試験後の一休み
一休みできんかったフェリクス
のんびりとコーヒーを飲んでいたら、目の前に三雲美紅が現れた。
ふむ。何やら思いつめた顔をしているが、どうしてだろうか。
「ドラクルさんに、わたくしがどうすれば強くなれるかお伺いしたく、こちらに参りました。後をつけるような真似をしたこと、本当に申し訳ございません」
「向上心が高いことは良いことだ。だが……、お前のナギナタは誰か師がいるのだろう? 私に聞くよりも師と相談をした方がよいと思うのだが」
師のいる人間に勝手に口を出すと、感覚が狂ってむしろ弱くなる可能性があるからな。
師事している者がおり、ある程度上手くやれているのならば、そのままの方がいいことも多い。私のやり方だけがすべてではないしな。私以外の試験官ならば通過できる可能性もゼロではないのだから、私に聞きに来る必要はないぞ。

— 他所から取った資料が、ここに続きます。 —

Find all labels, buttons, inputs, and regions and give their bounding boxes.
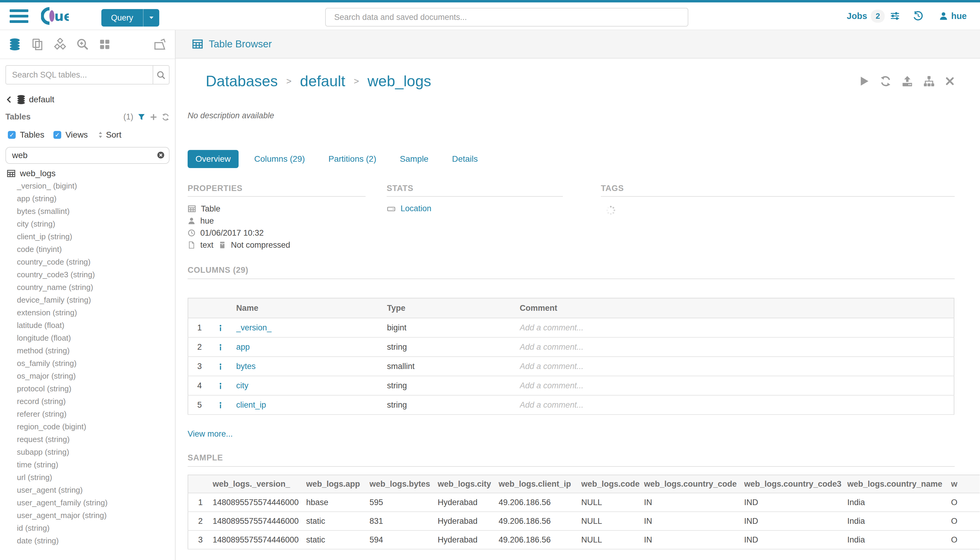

「師は霊力の活用法に関してはわからない方なので。わたくしは、学園での学びを元に戦術を組み立ててA級まで参りました。しかし、試験を通して、これでは足りないと心底理解いたしました」
そんなことを言われても、というやつである。
「私が試験結果の発表の際に告げた手段は学園で習うことだろう?」
「はい。しかし、わたくしは霊力が強すぎて、その、使うなと言われておりました」
恥ずかしそうにそう告げた目の前の女に眩暈がした。
それはな、あの。教師が悪いかもしれん。しかし、霊力が強すぎるあまり暴走した時の手綱がとれないならば、仕方のないところもあるか。大抵の仕事は命とは釣り合うものではないしな。
「周囲を撒きこむ可能性も高く、長らく武のみにて戦って参りました。しかし、皆が対魔武器を通して打ち破ることのできるものが、わたくしにはできぬとなれば今後の活動にも支障が出てまいります」
むしろ、それで支障なく来れたということの方が怖いのだが。
そうなれば測定をして、数値を出してから適性を把握し、師を選定する必要があるか。緊急時に自滅覚悟で何かされるのも怖い。
「では、とりあえずやるべき手続きをしてもらう」
「! ではドラクルさんが教えてくださるのですか!?」
「それはわからん。相性というものもある。伝手はあるから、ある程度、どこへ行けばいいかくらいは決めてやれるだろう」
戦闘スタイルや覚える術の性質が合わなければ、私の所にいても強くなれんだろう。太郎は「え~? そんなことないですよ。俺的には強い人と手合わせするだけで、得るものは大きいんで! HAHAHA」などと言っていたが。
「連絡先は教えておく。結果が出れば連絡してもらって構わない」
「はい!」
三雲はどこか嬉しそうな顔でそれを受け取った。そして、深々と頭を下げて帰っていく。
「ようやく行ったか……」
温くなったコーヒーを口にする。
けしかけたのは聖悟だろうか。私ならば何でもどうにかできると考えている節があるからな。私でも、どうにもならんことはあるのだぞ。
「試験官殿、うっす」
「それはもう終わった」
「ちょっと手合わせお願いしたいんすけど!」
「嫌だが」
なぜ空条もこんなところまで私に絡みに来るのだ。
おかしいだろう!
いつも読んでいただき、ありがとうございます。
○空条司
我流でここまできた天才。現在19歳。
マイペースに生きている。ノリでハンターになったとは思えない強さだが、一度対人戦を申し込んで太郎にボコボコにされており、以降も勝ちたくなっちゃってちょくちょく誘っている。あの往生太郎に鬱陶しがられ、避けられてる。
となれば、彼が慕うフェリクス・E・ドラクルにも興味を持つのは当然といえるかもしれない。